#### WORK TO BE COMPLETED
Write the data out again exactly, dropping any images it holds.
### DATA
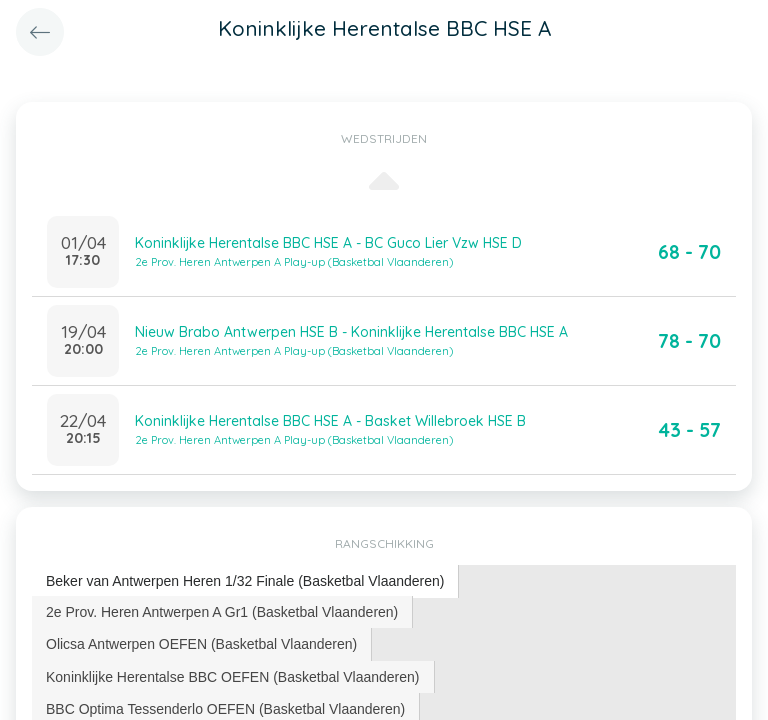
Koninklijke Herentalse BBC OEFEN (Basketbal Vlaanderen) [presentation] (233, 677)
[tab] (245, 581)
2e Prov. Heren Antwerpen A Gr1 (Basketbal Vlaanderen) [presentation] (222, 612)
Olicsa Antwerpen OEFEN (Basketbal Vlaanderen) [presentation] (201, 644)
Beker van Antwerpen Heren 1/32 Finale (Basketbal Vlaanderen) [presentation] (245, 581)
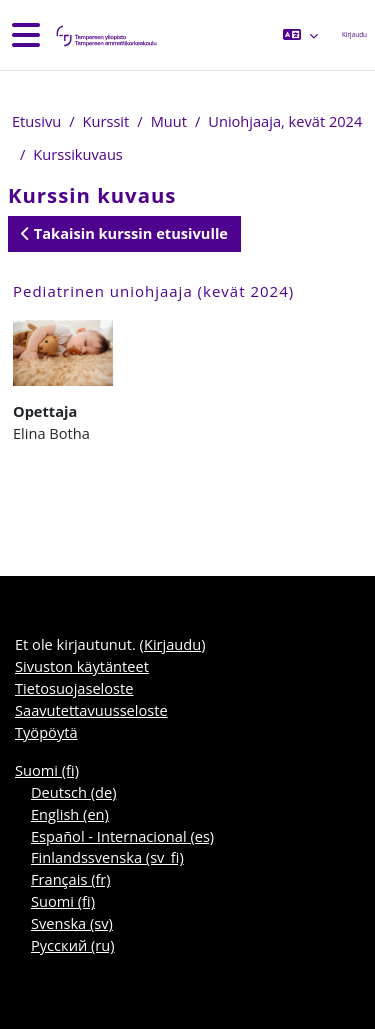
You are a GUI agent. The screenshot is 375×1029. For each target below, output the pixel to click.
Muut (169, 121)
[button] (299, 35)
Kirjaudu (354, 34)
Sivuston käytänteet (82, 666)
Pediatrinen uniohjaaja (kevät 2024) (153, 291)
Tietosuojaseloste (74, 688)
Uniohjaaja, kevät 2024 (285, 121)
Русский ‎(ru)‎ (73, 945)
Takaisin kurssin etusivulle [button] (124, 233)
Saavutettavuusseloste (91, 710)
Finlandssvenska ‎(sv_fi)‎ (107, 857)
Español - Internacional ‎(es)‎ (122, 836)
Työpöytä (46, 732)
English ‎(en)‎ (70, 814)
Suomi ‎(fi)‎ (47, 770)
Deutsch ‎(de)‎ (73, 792)
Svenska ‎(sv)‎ (72, 923)
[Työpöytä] (105, 35)
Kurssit (106, 121)
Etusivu (36, 121)
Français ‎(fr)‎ (71, 879)
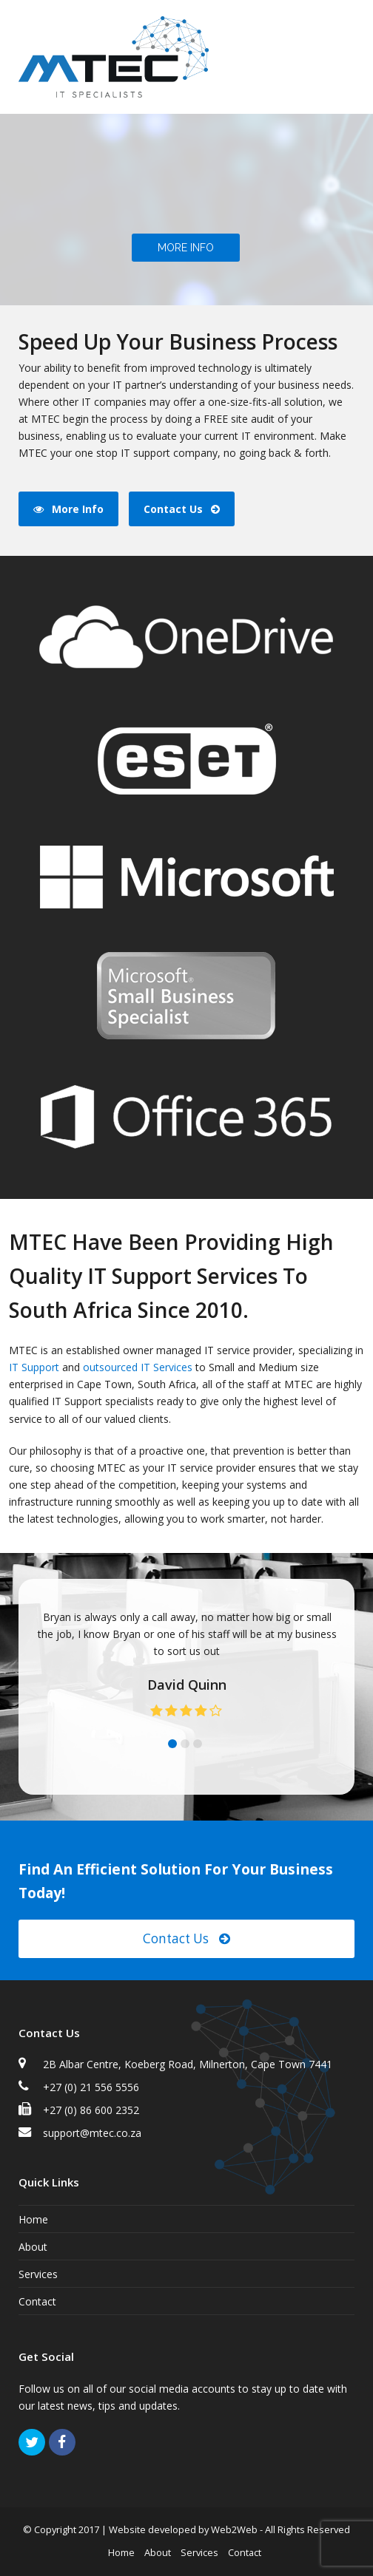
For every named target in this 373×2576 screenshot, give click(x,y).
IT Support (34, 1367)
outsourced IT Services (137, 1367)
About (33, 2247)
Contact (37, 2301)
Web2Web (234, 2529)
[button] (346, 57)
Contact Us (186, 1938)
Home (33, 2219)
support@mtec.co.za (92, 2133)
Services (38, 2274)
######
#### TASK OUTPUT
Koninklijke Herentalse BBC OEFEN (Basketbal Vlaanderen) [presentation] (233, 677)
[tab] (245, 581)
2e Prov. Heren Antwerpen A Gr1 (Basketbal Vlaanderen) [presentation] (222, 612)
Olicsa Antwerpen OEFEN (Basketbal Vlaanderen) [presentation] (201, 644)
Beker van Antwerpen Heren 1/32 Finale (Basketbal Vlaanderen) [presentation] (245, 581)
You are a GUI agent. The screenshot is 375×1029. For each target below, output the pixel to click.
Muut (169, 121)
[button] (299, 35)
Kirjaudu (354, 34)
Sivuston käytänteet (82, 666)
Pediatrinen uniohjaaja (kevät 2024) (153, 291)
Tietosuojaseloste (74, 688)
Uniohjaaja, kevät 2024 (285, 121)
Русский ‎(ru)‎ (73, 945)
Takaisin kurssin etusivulle [button] (124, 233)
Saavutettavuusseloste (91, 710)
Finlandssvenska ‎(sv_fi)‎ (107, 857)
Español - Internacional ‎(es)‎ (122, 836)
Työpöytä (46, 732)
English ‎(en)‎ (70, 814)
Suomi ‎(fi)‎ (47, 770)
Deutsch ‎(de)‎ (73, 792)
Svenska ‎(sv)‎ (72, 923)
[Työpöytä] (105, 35)
Kurssit (106, 121)
Etusivu (36, 121)
Français ‎(fr)‎ (71, 879)
For every named target in this 373×2576 screenshot, give click(x,y).
IT Support (34, 1367)
outsourced IT Services (137, 1367)
About (33, 2247)
Contact (37, 2301)
Web2Web (234, 2529)
[button] (346, 57)
Contact Us (186, 1938)
Home (33, 2219)
support@mtec.co.za (92, 2133)
Services (38, 2274)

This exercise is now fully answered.